■ **Task statement**:
Every line that contains "miele" must be located and copied from the data.

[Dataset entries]
§
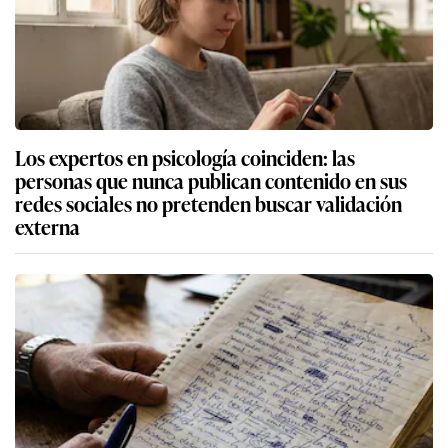
Los expertos en psicología coinciden: las
personas que nunca publican contenido en sus
redes sociales no pretenden buscar validación
externa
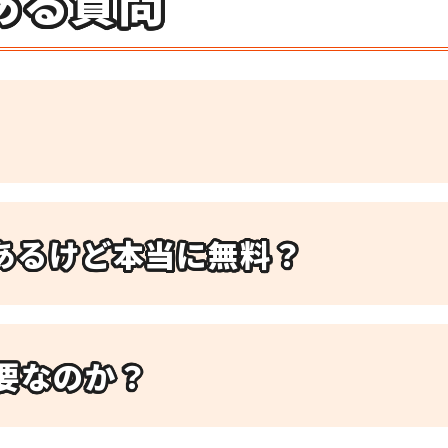
ある質問
あるけど本当に無料？
要なのか？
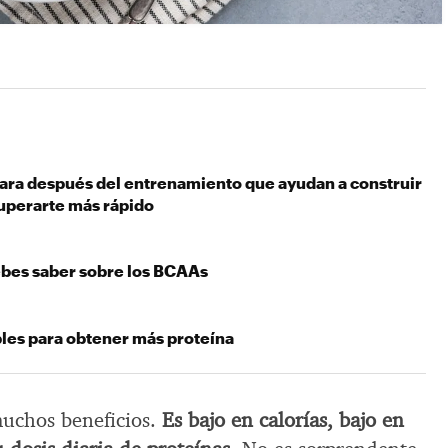
para después del entrenamiento que ayudan a construir
uperarte más rápido
ebes saber sobre los BCAAs
les para obtener más proteína
muchos beneficios.
Es bajo en calorías, bajo en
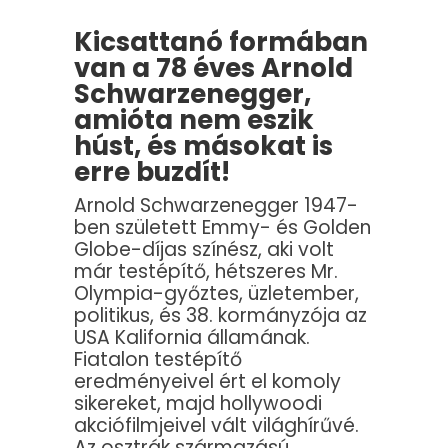
Kicsattanó formában
van a 78 éves Arnold
Schwarzenegger,
amióta nem eszik
húst, és másokat is
erre buzdít!
Arnold Schwarzenegger 1947-
ben született Emmy- és Golden
Globe-díjas színész, aki volt
már testépítő, hétszeres Mr.
Olympia-győztes, üzletember,
politikus, és 38. kormányzója az
USA Kalifornia államának.
Fiatalon testépítő
eredményeivel ért el komoly
sikereket, majd hollywoodi
akciófilmjeivel vált világhírűvé.
Az osztrák származású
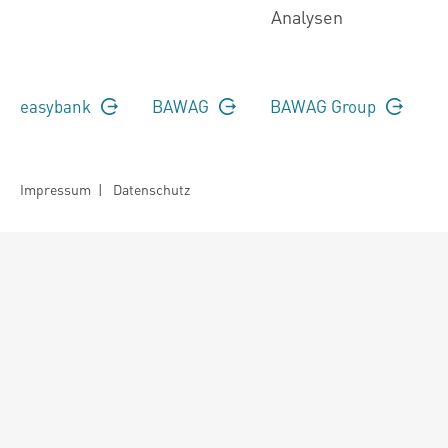
Analysen
easybank
BAWAG
BAWAG Group
Impressum
|
Datenschutz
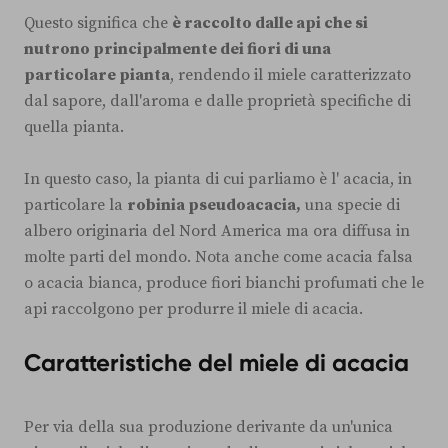
Questo significa che
è raccolto dalle api che si
nutrono principalmente dei fiori di una
particolare pianta
, rendendo il miele caratterizzato
dal sapore, dall'aroma e dalle proprietà specifiche di
quella pianta.
In questo caso, la pianta di cui parliamo è l' acacia, in
particolare la
robinia pseudoacacia,
una specie di
albero originaria del Nord America ma ora diffusa in
molte parti del mondo. Nota anche come acacia falsa
o acacia bianca, produce fiori bianchi profumati che le
api raccolgono per produrre il miele di acacia.
Caratteristiche del miele di acacia
Per via della sua produzione derivante da un'unica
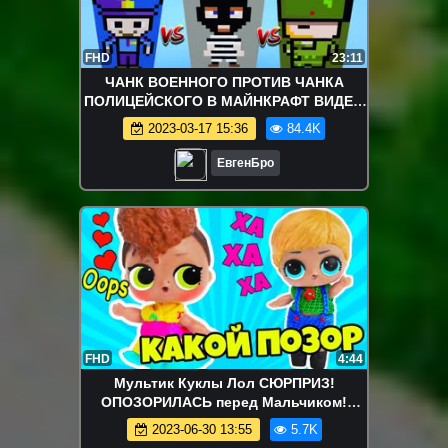
FHD
23:11
ЧАНК ВОЕННОГО ПРОТИВ ЧАНКА
ПОЛИЦЕЙСКОГО В МАЙНКРАФТ ВИДЕО
НУБ И ПРО ТРОЛЛИНГ ЛОВУШКА
2023-03-17 15:36
84.4K
MINECRAFT
ЕвгенБро
FHD
4:44
Мультик Куклы Лол СЮРПРИЗ!
ОПОЗОРИЛАСЬ перед Мальчиком!
DECODER LOL SURPRISE Видео для
2023-06-30 13:55
5.7K
детей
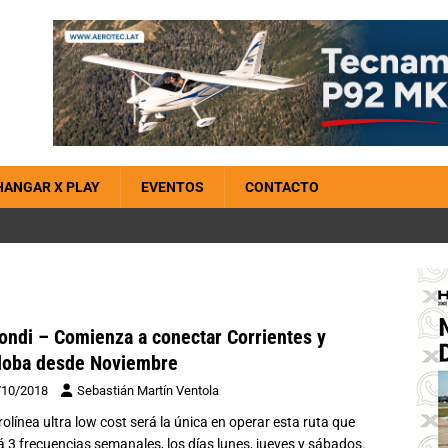
HANGAR X PLAY
EVENTOS
CONTACTO
ondi – Comienza a conectar Corrientes y
doba desde Noviembre
/10/2018
Sebastián Martín Ventola
rolínea ultra low cost será la única en operar esta ruta que
á 3 frecuencias semanales, los días lunes, jueves y sábados.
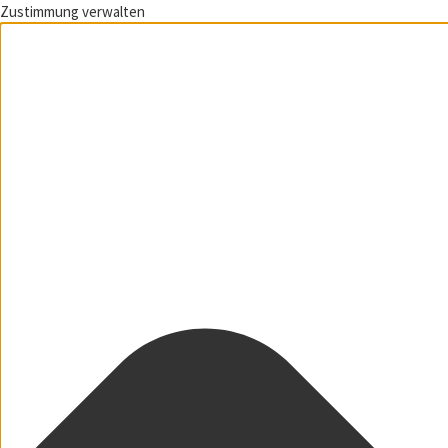
Zustimmung verwalten
Zum Inhalt springen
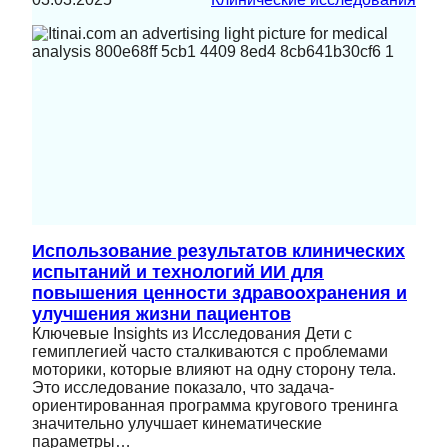
Использование результатов клинических
испытаний и технологий ИИ для
повышения ценности здравоохранения и
улучшения жизни пациентов
Ключевые Insights из Исследования Дети с
гемиплегией часто сталкиваются с проблемами
моторики, которые влияют на одну сторону тела.
Это исследование показало, что задача-
ориентированная программа кругового тренинга
значительно улучшает кинематические
параметры…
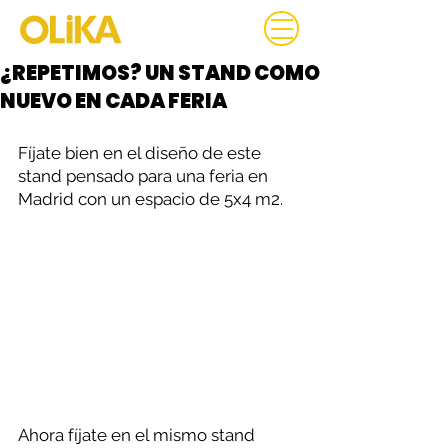
¿REPETIMOS? UN STAND COMO
NUEVO EN CADA FERIA
Fíjate bien en el diseño de este 
stand pensado para una feria en 
Madrid con un espacio de 5x4 m2. 
Ahora fíjate en el mismo stand 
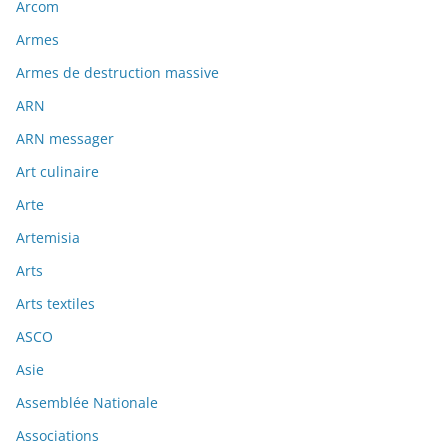
Arcom
Armes
Armes de destruction massive
ARN
ARN messager
Art culinaire
Arte
Artemisia
Arts
Arts textiles
ASCO
Asie
Assemblée Nationale
Associations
§
■ **Answer to this problem**:
, rendendo il miele caratterizzato
api raccolgono per produrre il miele di acacia.
Caratteristiche del miele di acacia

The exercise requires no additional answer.